● Work request
With the pictures removed, the data below must be transcribed in full and exactly.
>>>
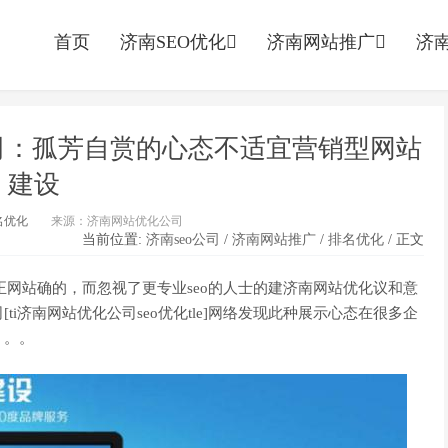
首页
济南SEO优化
济南网站推广
济南
公司：孤芳自赏的心态不适宜营销型网站
建设
名优化
来源：济南网站优化公司
当前位置:
济南seo公司
/
济南网站推广
/
排名优化
/ 正文
是正网站确的，而忽视了更专业seo的人士的建济南网站优化议和意
i济南网站优化公司seo优化tle]网络发现此种展示心态在很多企
。。。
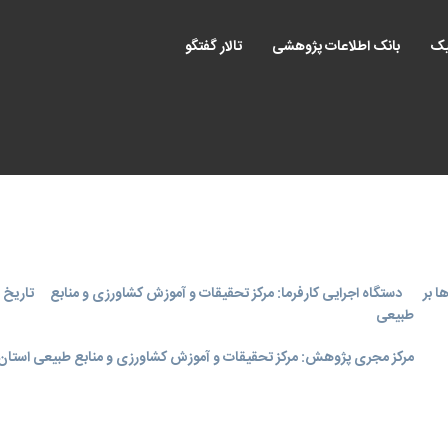
یک
بانک اطلاعات پژوهشی
تالار گفتگو
ا بر
دستگاه اجرایی کارفرما: مرکز تحقیقات و آموزش کشاورزی و منابع
تاریخ اجر
طبیعی
مرکز مجری پژوهش: مرکز تحقیقات و آموزش کشاورزی و منابع طبیعی استان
<<<
● Response to this exercise
首页
济南SEO优化
济南网站推广
济南
公司：孤芳自赏的心态不适宜营销型网站
建设
名优化
来源：济南网站优化公司
当前位置:
济南seo公司
/
济南网站推广
/
排名优化
/ 正文
是正网站确的，而忽视了更专业seo的人士的建济南网站优化议和意
i济南网站优化公司seo优化tle]网络发现此种展示心态在很多企
。。。
یک
بانک اطلاعات پژوهشی
تالار گفتگو
ا بر
دستگاه اجرایی کارفرما: مرکز تحقیقات و آموزش کشاورزی و منابع
تاریخ اجر
طبیعی
مرکز مجری پژوهش: مرکز تحقیقات و آموزش کشاورزی و منابع طبیعی استان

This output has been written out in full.